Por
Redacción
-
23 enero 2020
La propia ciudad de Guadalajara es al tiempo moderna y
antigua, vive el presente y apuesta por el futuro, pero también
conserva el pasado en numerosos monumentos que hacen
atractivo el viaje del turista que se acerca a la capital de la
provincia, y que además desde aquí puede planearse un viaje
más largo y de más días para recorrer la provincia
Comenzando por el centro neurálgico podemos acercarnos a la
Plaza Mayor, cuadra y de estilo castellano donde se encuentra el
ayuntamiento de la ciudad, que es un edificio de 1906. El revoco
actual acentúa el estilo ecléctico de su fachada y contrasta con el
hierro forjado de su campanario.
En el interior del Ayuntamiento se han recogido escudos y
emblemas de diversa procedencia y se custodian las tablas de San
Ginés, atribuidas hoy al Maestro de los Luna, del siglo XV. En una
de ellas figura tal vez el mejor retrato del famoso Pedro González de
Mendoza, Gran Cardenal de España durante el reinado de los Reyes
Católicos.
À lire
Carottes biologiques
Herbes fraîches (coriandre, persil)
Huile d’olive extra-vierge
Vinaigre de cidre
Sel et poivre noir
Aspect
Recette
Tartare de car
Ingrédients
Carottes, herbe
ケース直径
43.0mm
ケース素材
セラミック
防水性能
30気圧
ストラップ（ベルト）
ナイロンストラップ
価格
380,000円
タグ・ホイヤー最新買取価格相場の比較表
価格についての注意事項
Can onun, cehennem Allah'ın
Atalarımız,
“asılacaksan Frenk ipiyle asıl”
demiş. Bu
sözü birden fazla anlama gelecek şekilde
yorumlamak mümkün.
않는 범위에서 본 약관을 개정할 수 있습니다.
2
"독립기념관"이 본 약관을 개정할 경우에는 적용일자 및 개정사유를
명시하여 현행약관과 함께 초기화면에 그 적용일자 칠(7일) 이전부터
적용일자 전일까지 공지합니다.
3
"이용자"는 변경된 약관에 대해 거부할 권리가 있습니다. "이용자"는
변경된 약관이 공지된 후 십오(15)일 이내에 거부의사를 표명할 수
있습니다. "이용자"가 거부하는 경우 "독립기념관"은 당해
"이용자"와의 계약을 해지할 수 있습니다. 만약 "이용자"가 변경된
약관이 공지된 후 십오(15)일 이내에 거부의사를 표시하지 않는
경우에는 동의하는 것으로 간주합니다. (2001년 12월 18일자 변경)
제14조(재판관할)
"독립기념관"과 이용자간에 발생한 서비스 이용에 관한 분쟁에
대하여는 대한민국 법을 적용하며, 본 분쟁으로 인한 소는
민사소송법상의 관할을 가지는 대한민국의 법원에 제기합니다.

WORK INSTRUCTIONS |
Each line in the data where the string "ciudad" occurs should be identified and copied.

REPLY |
La propia ciudad de Guadalajara es al tiempo moderna y
ayuntamiento de la ciudad, que es un edificio de 1906. El revoco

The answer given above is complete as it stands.